Task to complete:
From the first line to the last, retype the listing without any alteration.

Data provided:
──────────

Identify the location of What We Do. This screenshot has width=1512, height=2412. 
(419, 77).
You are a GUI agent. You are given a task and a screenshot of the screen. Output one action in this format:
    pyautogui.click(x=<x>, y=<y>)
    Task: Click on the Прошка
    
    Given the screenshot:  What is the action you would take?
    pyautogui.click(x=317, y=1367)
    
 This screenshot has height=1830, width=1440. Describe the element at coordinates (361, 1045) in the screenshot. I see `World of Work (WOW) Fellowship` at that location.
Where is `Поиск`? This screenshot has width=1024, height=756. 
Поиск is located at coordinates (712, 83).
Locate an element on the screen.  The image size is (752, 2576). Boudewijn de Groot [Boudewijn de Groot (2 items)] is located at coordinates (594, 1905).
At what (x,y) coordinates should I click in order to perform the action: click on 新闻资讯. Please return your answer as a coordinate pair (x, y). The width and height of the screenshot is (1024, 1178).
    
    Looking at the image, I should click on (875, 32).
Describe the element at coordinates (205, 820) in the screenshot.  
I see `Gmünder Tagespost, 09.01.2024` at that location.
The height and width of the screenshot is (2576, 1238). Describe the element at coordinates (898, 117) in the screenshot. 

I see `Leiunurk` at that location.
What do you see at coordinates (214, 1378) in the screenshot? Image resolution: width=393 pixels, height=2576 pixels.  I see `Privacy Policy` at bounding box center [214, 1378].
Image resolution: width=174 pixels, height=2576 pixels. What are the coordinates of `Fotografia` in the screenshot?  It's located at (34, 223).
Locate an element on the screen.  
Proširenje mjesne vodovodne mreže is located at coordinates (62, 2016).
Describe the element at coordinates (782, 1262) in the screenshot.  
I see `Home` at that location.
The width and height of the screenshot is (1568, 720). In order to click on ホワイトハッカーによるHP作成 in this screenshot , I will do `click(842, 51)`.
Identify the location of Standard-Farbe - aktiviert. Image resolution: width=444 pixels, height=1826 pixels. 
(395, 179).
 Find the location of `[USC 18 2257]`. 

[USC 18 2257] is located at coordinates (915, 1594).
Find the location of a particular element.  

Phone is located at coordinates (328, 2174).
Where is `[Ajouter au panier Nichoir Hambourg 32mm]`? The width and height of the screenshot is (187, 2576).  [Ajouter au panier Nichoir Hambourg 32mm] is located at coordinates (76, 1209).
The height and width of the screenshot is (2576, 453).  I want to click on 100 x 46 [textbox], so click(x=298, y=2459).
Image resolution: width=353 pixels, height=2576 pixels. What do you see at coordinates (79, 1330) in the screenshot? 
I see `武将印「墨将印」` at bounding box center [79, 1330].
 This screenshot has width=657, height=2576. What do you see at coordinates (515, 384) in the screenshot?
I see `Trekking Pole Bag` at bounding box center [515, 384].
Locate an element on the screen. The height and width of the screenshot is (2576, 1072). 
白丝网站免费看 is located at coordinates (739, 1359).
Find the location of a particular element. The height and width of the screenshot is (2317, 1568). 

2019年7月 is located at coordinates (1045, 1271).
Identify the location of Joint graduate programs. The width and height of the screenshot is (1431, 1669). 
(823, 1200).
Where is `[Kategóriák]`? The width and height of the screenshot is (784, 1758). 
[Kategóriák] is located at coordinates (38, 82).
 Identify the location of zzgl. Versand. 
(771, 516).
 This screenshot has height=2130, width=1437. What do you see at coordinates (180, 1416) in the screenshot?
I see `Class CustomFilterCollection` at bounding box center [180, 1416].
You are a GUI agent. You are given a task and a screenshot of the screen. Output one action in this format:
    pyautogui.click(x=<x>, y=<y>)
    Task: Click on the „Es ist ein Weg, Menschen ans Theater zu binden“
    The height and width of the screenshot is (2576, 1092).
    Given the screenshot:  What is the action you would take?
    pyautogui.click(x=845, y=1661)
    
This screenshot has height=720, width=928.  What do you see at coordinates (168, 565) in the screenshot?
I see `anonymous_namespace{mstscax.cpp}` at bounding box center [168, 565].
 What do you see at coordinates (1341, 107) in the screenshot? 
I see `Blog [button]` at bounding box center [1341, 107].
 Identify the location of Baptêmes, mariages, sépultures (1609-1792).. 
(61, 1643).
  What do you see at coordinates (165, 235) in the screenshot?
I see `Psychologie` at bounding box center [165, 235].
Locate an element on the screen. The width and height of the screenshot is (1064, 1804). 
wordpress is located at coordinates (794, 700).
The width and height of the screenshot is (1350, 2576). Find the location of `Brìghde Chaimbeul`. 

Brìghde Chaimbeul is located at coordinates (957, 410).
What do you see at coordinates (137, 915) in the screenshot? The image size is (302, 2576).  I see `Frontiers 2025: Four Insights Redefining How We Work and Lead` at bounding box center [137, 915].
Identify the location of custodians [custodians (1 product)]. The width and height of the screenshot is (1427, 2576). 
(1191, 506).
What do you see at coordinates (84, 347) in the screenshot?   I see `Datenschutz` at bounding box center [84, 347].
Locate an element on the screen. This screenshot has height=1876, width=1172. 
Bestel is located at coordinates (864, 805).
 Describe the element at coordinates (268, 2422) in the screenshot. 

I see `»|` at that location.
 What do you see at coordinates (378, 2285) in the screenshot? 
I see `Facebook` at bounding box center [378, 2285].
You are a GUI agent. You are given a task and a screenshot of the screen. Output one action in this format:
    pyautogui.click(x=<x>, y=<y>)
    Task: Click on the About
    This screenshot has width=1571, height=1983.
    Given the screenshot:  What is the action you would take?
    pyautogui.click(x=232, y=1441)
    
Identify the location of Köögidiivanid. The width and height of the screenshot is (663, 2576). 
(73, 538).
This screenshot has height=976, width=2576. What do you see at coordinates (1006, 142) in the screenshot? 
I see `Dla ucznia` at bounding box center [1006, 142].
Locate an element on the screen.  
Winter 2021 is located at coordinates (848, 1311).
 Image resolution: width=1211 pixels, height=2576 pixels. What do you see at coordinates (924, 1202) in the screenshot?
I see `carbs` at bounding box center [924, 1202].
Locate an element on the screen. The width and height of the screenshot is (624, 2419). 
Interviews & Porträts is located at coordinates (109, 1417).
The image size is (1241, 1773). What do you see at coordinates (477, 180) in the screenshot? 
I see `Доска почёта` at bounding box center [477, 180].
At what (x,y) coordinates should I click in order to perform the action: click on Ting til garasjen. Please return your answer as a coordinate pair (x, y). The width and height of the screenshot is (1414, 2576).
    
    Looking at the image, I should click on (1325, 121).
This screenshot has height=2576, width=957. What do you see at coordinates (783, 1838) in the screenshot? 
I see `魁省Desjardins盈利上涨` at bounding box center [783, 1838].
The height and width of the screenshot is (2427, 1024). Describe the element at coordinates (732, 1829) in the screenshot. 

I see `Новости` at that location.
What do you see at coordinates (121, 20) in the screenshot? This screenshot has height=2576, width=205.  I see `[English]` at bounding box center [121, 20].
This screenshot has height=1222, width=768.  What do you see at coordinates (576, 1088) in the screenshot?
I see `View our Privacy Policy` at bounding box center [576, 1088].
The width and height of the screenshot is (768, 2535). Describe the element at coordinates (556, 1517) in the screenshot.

──────────

Your solution:
Identify the location of What We Do. This screenshot has width=1512, height=2412. 
(419, 77).
You are a GUI agent. You are given a task and a screenshot of the screen. Output one action in this format:
    pyautogui.click(x=<x>, y=<y>)
    Task: Click on the Прошка
    
    Given the screenshot:  What is the action you would take?
    pyautogui.click(x=317, y=1367)
    
 This screenshot has height=1830, width=1440. Describe the element at coordinates (361, 1045) in the screenshot. I see `World of Work (WOW) Fellowship` at that location.
Where is `Поиск`? This screenshot has width=1024, height=756. 
Поиск is located at coordinates (712, 83).
Locate an element on the screen.  The image size is (752, 2576). Boudewijn de Groot [Boudewijn de Groot (2 items)] is located at coordinates (594, 1905).
At what (x,y) coordinates should I click in order to perform the action: click on 新闻资讯. Please return your answer as a coordinate pair (x, y). The width and height of the screenshot is (1024, 1178).
    
    Looking at the image, I should click on (875, 32).
Describe the element at coordinates (205, 820) in the screenshot.  
I see `Gmünder Tagespost, 09.01.2024` at that location.
The height and width of the screenshot is (2576, 1238). Describe the element at coordinates (898, 117) in the screenshot. 

I see `Leiunurk` at that location.
What do you see at coordinates (214, 1378) in the screenshot? Image resolution: width=393 pixels, height=2576 pixels.  I see `Privacy Policy` at bounding box center [214, 1378].
Image resolution: width=174 pixels, height=2576 pixels. What are the coordinates of `Fotografia` in the screenshot?  It's located at (34, 223).
Locate an element on the screen.  
Proširenje mjesne vodovodne mreže is located at coordinates (62, 2016).
Describe the element at coordinates (782, 1262) in the screenshot.  
I see `Home` at that location.
The width and height of the screenshot is (1568, 720). In order to click on ホワイトハッカーによるHP作成 in this screenshot , I will do `click(842, 51)`.
Identify the location of Standard-Farbe - aktiviert. Image resolution: width=444 pixels, height=1826 pixels. 
(395, 179).
 Find the location of `[USC 18 2257]`. 

[USC 18 2257] is located at coordinates (915, 1594).
Find the location of a particular element.  

Phone is located at coordinates (328, 2174).
Where is `[Ajouter au panier Nichoir Hambourg 32mm]`? The width and height of the screenshot is (187, 2576).  [Ajouter au panier Nichoir Hambourg 32mm] is located at coordinates (76, 1209).
The height and width of the screenshot is (2576, 453).  I want to click on 100 x 46 [textbox], so click(x=298, y=2459).
Image resolution: width=353 pixels, height=2576 pixels. What do you see at coordinates (79, 1330) in the screenshot? 
I see `武将印「墨将印」` at bounding box center [79, 1330].
 This screenshot has width=657, height=2576. What do you see at coordinates (515, 384) in the screenshot?
I see `Trekking Pole Bag` at bounding box center [515, 384].
Locate an element on the screen. The height and width of the screenshot is (2576, 1072). 
白丝网站免费看 is located at coordinates (739, 1359).
Find the location of a particular element. The height and width of the screenshot is (2317, 1568). 

2019年7月 is located at coordinates (1045, 1271).
Identify the location of Joint graduate programs. The width and height of the screenshot is (1431, 1669). 
(823, 1200).
Where is `[Kategóriák]`? The width and height of the screenshot is (784, 1758). 
[Kategóriák] is located at coordinates (38, 82).
 Identify the location of zzgl. Versand. 
(771, 516).
 This screenshot has height=2130, width=1437. What do you see at coordinates (180, 1416) in the screenshot?
I see `Class CustomFilterCollection` at bounding box center [180, 1416].
You are a GUI agent. You are given a task and a screenshot of the screen. Output one action in this format:
    pyautogui.click(x=<x>, y=<y>)
    Task: Click on the „Es ist ein Weg, Menschen ans Theater zu binden“
    The height and width of the screenshot is (2576, 1092).
    Given the screenshot:  What is the action you would take?
    pyautogui.click(x=845, y=1661)
    
This screenshot has height=720, width=928.  What do you see at coordinates (168, 565) in the screenshot?
I see `anonymous_namespace{mstscax.cpp}` at bounding box center [168, 565].
 What do you see at coordinates (1341, 107) in the screenshot? 
I see `Blog [button]` at bounding box center [1341, 107].
 Identify the location of Baptêmes, mariages, sépultures (1609-1792).. 
(61, 1643).
  What do you see at coordinates (165, 235) in the screenshot?
I see `Psychologie` at bounding box center [165, 235].
Locate an element on the screen. The width and height of the screenshot is (1064, 1804). 
wordpress is located at coordinates (794, 700).
The width and height of the screenshot is (1350, 2576). Find the location of `Brìghde Chaimbeul`. 

Brìghde Chaimbeul is located at coordinates (957, 410).
What do you see at coordinates (137, 915) in the screenshot? The image size is (302, 2576).  I see `Frontiers 2025: Four Insights Redefining How We Work and Lead` at bounding box center [137, 915].
Identify the location of custodians [custodians (1 product)]. The width and height of the screenshot is (1427, 2576). 
(1191, 506).
What do you see at coordinates (84, 347) in the screenshot?   I see `Datenschutz` at bounding box center [84, 347].
Locate an element on the screen. This screenshot has height=1876, width=1172. 
Bestel is located at coordinates (864, 805).
 Describe the element at coordinates (268, 2422) in the screenshot. 

I see `»|` at that location.
 What do you see at coordinates (378, 2285) in the screenshot? 
I see `Facebook` at bounding box center [378, 2285].
You are a GUI agent. You are given a task and a screenshot of the screen. Output one action in this format:
    pyautogui.click(x=<x>, y=<y>)
    Task: Click on the About
    This screenshot has width=1571, height=1983.
    Given the screenshot:  What is the action you would take?
    pyautogui.click(x=232, y=1441)
    
Identify the location of Köögidiivanid. The width and height of the screenshot is (663, 2576). 
(73, 538).
This screenshot has height=976, width=2576. What do you see at coordinates (1006, 142) in the screenshot? 
I see `Dla ucznia` at bounding box center [1006, 142].
Locate an element on the screen.  
Winter 2021 is located at coordinates (848, 1311).
 Image resolution: width=1211 pixels, height=2576 pixels. What do you see at coordinates (924, 1202) in the screenshot?
I see `carbs` at bounding box center [924, 1202].
Locate an element on the screen. The width and height of the screenshot is (624, 2419). 
Interviews & Porträts is located at coordinates (109, 1417).
The image size is (1241, 1773). What do you see at coordinates (477, 180) in the screenshot? 
I see `Доска почёта` at bounding box center [477, 180].
At what (x,y) coordinates should I click in order to perform the action: click on Ting til garasjen. Please return your answer as a coordinate pair (x, y). The width and height of the screenshot is (1414, 2576).
    
    Looking at the image, I should click on (1325, 121).
This screenshot has height=2576, width=957. What do you see at coordinates (783, 1838) in the screenshot? 
I see `魁省Desjardins盈利上涨` at bounding box center [783, 1838].
The height and width of the screenshot is (2427, 1024). Describe the element at coordinates (732, 1829) in the screenshot. 

I see `Новости` at that location.
What do you see at coordinates (121, 20) in the screenshot? This screenshot has height=2576, width=205.  I see `[English]` at bounding box center [121, 20].
This screenshot has height=1222, width=768.  What do you see at coordinates (576, 1088) in the screenshot?
I see `View our Privacy Policy` at bounding box center [576, 1088].
The width and height of the screenshot is (768, 2535). Describe the element at coordinates (556, 1517) in the screenshot.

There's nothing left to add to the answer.